The first step, and probably one of the most obvious and overlooked steps is to minimize the exposure to the trigger that brings out the bad habit and to emphasize the good habit. If the problem is eating junk food, then removing the junk food, avoiding the fast food restaurants, and rearranging the kitchen so healthy foods are easy to access and junk requires more effort is a starting point. If the goal is to work out more, start with 10 minutes and increase in small amounts each day until you reach 45 minutes, and then add a second day, and a third.

The second very important step is finding a balance in your life. Over-indulgence and over-restriction are both tremendously detrimental to willpower and good habits. We read it all the time now with IIFYM and Flexible Dieting. If I am too strict, I am exhausting my willpower at every turn and eventually will run off track and give in before I have trained a new habit. If I’m too loose, I will never change.

Finally, for those times when we just can’t do it on our own, have a support group and an accomplice that truly does have your best interest at heart. Some will turn to family, some to friends, and some to social networks like Fitocracy. In any case, having others there to talk to and offer strength when you feel weak will help you beat those evil temptations and strengthen your willpower. And after enough help and support, that willpower will become a habit and you will be able to focus on your next healthy habit.

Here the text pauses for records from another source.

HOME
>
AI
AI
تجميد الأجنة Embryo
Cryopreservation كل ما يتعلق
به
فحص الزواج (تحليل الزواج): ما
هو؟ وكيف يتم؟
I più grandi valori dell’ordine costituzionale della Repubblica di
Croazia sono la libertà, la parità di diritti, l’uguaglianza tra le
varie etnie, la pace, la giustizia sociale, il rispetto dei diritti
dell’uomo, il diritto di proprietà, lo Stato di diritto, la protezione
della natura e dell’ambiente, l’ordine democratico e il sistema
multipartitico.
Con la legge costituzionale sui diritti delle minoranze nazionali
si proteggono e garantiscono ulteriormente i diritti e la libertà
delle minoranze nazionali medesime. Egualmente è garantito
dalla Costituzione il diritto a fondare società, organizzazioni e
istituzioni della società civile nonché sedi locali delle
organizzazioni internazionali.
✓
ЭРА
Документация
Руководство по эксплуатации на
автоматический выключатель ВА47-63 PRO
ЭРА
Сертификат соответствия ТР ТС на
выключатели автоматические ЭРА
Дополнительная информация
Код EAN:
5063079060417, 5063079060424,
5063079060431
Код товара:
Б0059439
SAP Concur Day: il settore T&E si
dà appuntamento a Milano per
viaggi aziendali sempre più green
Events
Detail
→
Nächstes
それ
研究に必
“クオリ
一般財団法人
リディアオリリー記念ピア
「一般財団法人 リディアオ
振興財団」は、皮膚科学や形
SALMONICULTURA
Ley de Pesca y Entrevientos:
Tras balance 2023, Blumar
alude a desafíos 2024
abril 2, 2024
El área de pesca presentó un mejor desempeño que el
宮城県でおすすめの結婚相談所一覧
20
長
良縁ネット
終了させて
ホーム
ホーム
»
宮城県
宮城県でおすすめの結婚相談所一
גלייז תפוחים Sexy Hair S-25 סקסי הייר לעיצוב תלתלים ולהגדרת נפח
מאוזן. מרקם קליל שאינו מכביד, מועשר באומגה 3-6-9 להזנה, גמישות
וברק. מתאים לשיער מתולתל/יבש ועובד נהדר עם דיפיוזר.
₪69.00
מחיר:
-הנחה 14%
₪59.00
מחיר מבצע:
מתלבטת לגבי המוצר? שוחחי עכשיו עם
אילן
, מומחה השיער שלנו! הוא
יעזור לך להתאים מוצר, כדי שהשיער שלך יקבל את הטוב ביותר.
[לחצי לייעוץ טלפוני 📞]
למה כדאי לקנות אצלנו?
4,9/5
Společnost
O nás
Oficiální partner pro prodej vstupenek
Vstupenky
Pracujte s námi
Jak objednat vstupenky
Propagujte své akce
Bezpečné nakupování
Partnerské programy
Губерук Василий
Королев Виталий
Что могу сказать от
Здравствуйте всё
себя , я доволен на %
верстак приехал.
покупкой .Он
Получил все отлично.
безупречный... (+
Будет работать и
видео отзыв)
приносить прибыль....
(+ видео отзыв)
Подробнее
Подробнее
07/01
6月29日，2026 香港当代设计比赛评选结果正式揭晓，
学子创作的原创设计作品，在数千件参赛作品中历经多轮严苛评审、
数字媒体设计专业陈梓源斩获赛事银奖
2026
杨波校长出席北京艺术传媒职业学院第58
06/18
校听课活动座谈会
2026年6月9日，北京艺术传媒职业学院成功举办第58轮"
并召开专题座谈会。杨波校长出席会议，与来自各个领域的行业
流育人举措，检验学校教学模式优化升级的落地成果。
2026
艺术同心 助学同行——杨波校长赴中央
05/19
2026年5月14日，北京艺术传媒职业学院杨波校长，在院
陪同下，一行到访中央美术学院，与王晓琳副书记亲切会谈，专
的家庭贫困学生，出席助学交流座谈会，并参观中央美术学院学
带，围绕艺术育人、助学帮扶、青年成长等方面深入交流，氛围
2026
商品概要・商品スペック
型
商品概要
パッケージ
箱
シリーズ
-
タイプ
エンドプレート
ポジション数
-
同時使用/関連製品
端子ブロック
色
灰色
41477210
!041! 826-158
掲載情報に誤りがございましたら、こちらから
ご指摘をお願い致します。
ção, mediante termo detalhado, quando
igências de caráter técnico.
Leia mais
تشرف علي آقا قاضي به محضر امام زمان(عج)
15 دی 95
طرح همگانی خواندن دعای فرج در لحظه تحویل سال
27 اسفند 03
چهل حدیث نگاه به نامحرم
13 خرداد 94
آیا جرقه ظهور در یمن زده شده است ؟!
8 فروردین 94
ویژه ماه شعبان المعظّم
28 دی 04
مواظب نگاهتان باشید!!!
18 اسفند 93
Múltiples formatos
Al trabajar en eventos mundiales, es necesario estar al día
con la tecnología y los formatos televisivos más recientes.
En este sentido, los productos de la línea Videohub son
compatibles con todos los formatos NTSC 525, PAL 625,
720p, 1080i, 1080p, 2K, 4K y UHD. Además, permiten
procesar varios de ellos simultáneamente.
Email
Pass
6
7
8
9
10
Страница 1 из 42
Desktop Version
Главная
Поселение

To sum up the three keys for stronger willpower
  1. Minimize exposure to trigger objects, maximize exposure to healthy triggers
  2. Find balance in your life, being too extreme only makes it harder to succeed
  3. Have an accomplice to keep you on track, there are support groups for everything

A few years back I saw this posted on a weightroom door and it spoke to me.

The Habit
I am your constant companion.
I am your greatest helper or your heaviest burden.
I will push you onward or drag you down to failure.
I am completely at your command.
Half the things you do, you might just as well turn over to me,
And I will be able to do them quickly and correctly.
I am easily managed; you must merely be firm with me.
Show me exactly how you want something done, and after a few lessons, I will do it automatically.

I am the servant of all great men.
And, alas, of all failures as well.
Those who are great, I have made great.
Those who are failures, I have made failures.
I am not a machine, though I work with all the precision of a machine,
Plus, the intelligence of a man.
You may run me for profit, or run me for ruin; it makes no difference to me.
Take me, train me, be firm with me and I will put the world at your feet.
Be easy with me, and I will destroy you.
Who am I?

I am a HABIT! 

And with everything I write related to health and fitness, BE PATIENT! Nothing happens overnight, and with health and fitness it will take time, so take a deep breath, get out the calendar and celebrate the successes, no matter how small (no, I did not say to eat the cake) because the little celebrations are what keeps us going.